The Policing and Crime bill, which contained the proposals, is due to receive its first reading today.
But in an interview with The Guardian , home secretary Jacqui Smith said the government would be “stepping back” from the plans for direct elections.
The announcement was met with widespread relief in local government but Andy Sawford, chief executive of the Local Government Information Unit think tank which has campaigned against the proposals, warned against “throwing the baby out with the bathwater”.
“We mustn’t let the debate on governance and accountability go away,” he said. “The government came up with the wrong solution and I’m pleased it’s been dropped.”

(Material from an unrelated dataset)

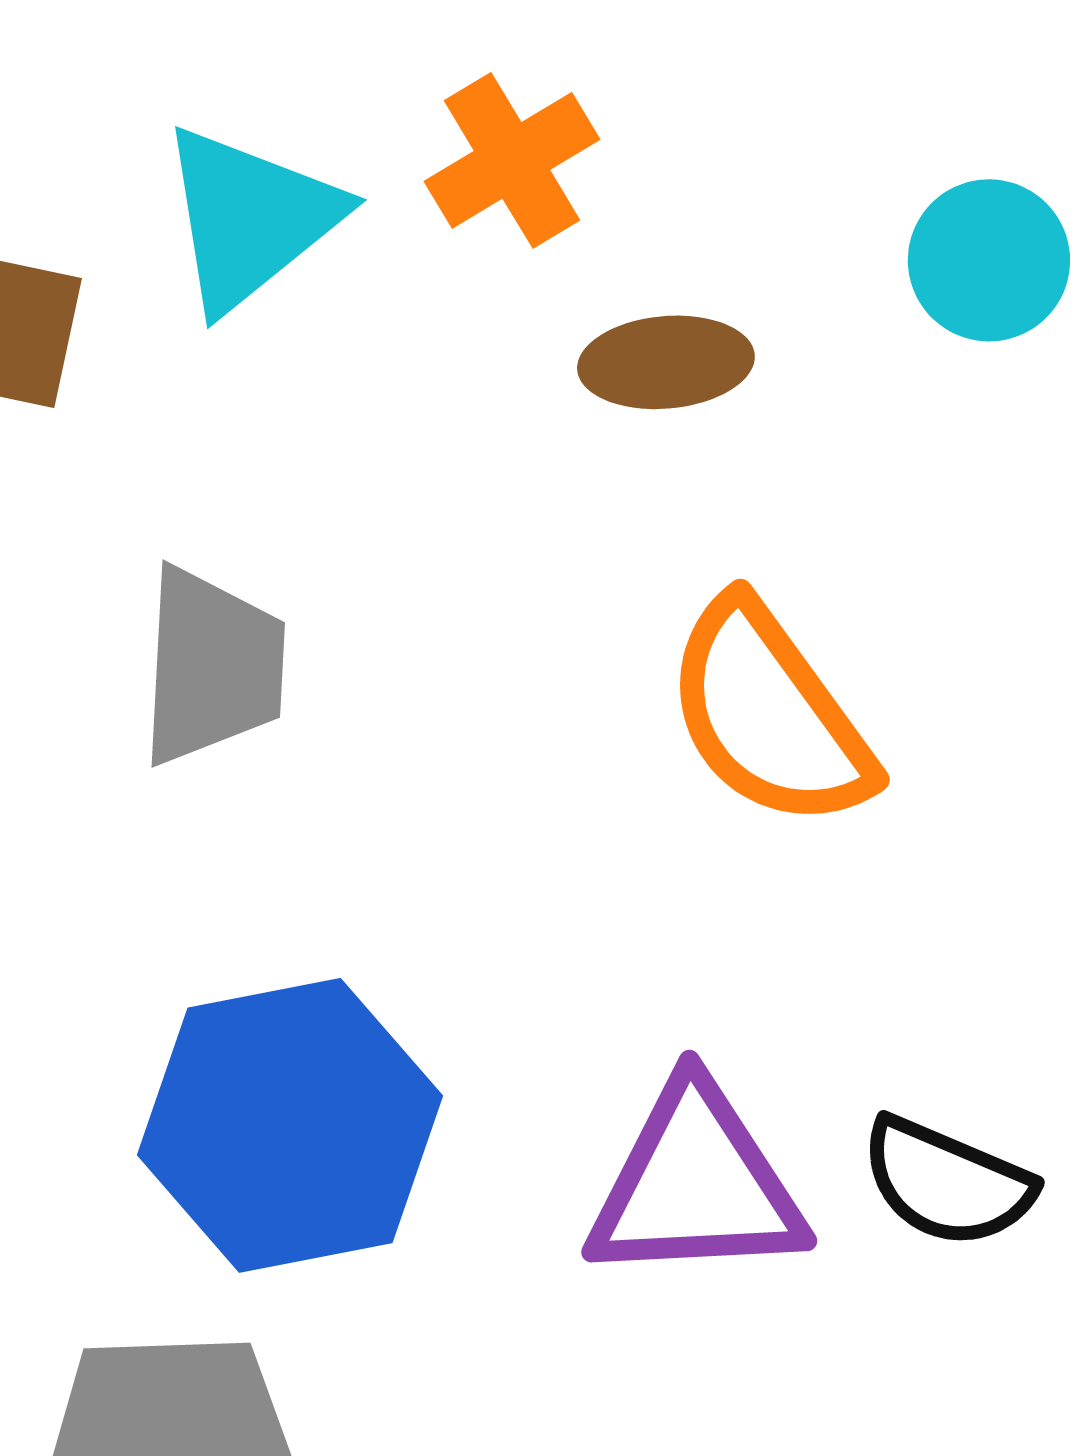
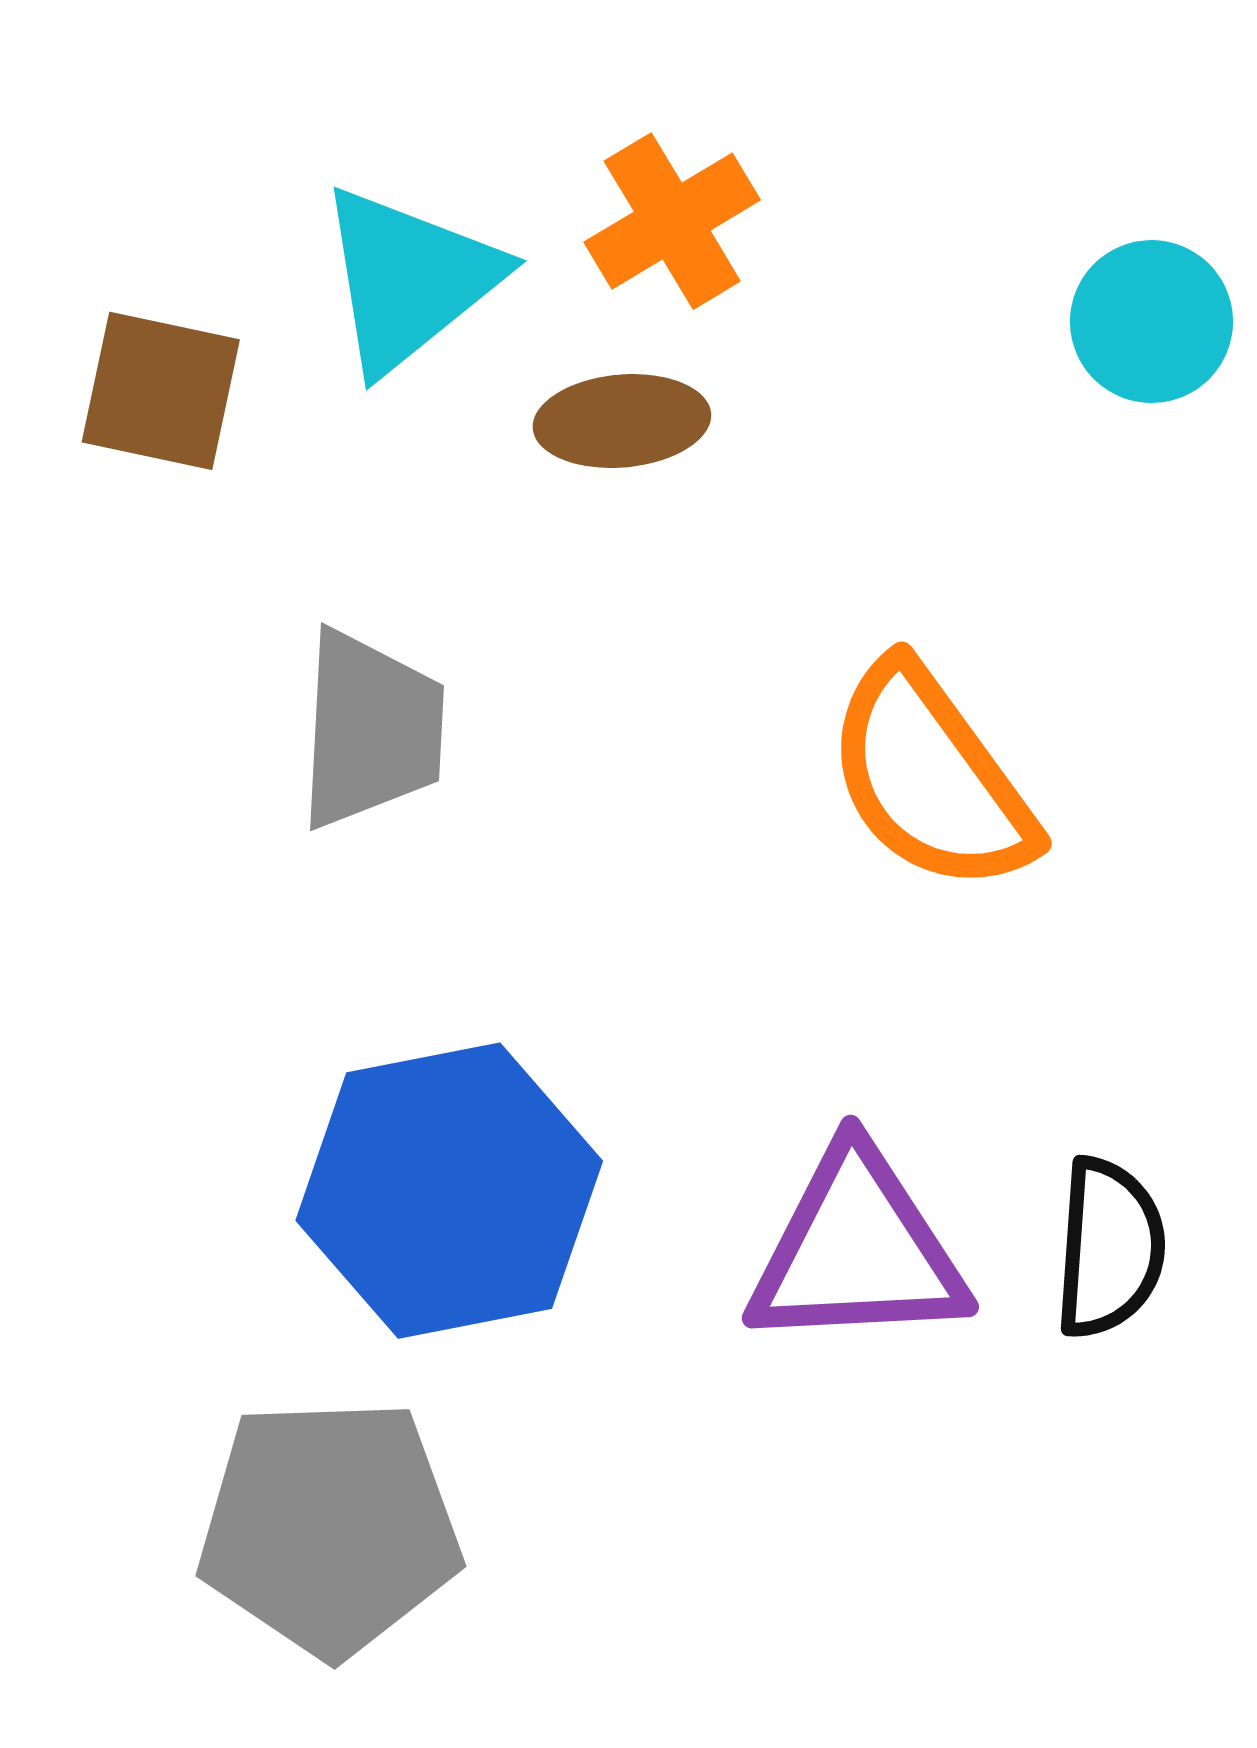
brown ellipse: (666, 362) -> (622, 421), moved
black semicircle: (947, 1182) -> (1109, 1248), turned -109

The deputy director of New Local Government Network, Anna Turley, said she was pleased the government was looking again at the issue.
"While we are keen to see greater local accountability in policing, these proposals would have dangerously undermined the importance of existing locally elected representatives in tackling crime and protecting the public."

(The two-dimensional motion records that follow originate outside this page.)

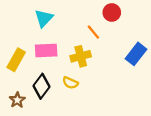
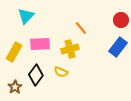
red circle: (112, 12) -> (121, 20), moved
cyan triangle: (44, 18) -> (26, 16), moved

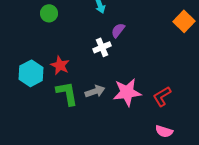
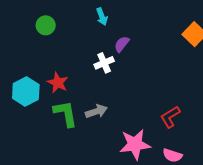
pink star: (127, 92) -> (135, 144), moved

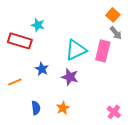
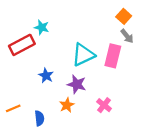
red rectangle: (20, 41) -> (22, 45), turned -45
orange line: (15, 82) -> (13, 108), moved
orange star: (63, 108) -> (67, 105), moved
pink cross: (114, 112) -> (104, 105), moved

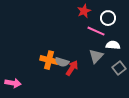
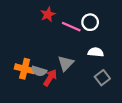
red star: (84, 11) -> (48, 14), moved
pink line: (96, 31) -> (71, 27), moved
gray triangle: (96, 56) -> (66, 63), moved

Dr Rick Muir, Senior Research Fellow at the Institute for Public Policy Research, was disappointed the Government had delayed plans to make police authorities more accountable.
"There is now a real danger that nothing will be done to make policing more accountable to local people. Having apparently rejected direct elections for police authorities, the Government should act to give local councils a greater say over local policing priorities."
Ms Smith revealed former home secretary David Blunkett will prepare a report on how to achieve consensus within the Labour party on how to make the police more accountable.
However, the report will simply feed into Labour’s next general election manifesto, effectively ruling out any movement in this parliament. Mr Sawford said any possible resulting legislation would be five years away.
The campaign against the proposals was led in recent months by the Local Government Association’s Labour group. Officials within the group attributed the success of their campaign to building a coalition of opposition amongst Labour councillors and MPs as well as police chiefs.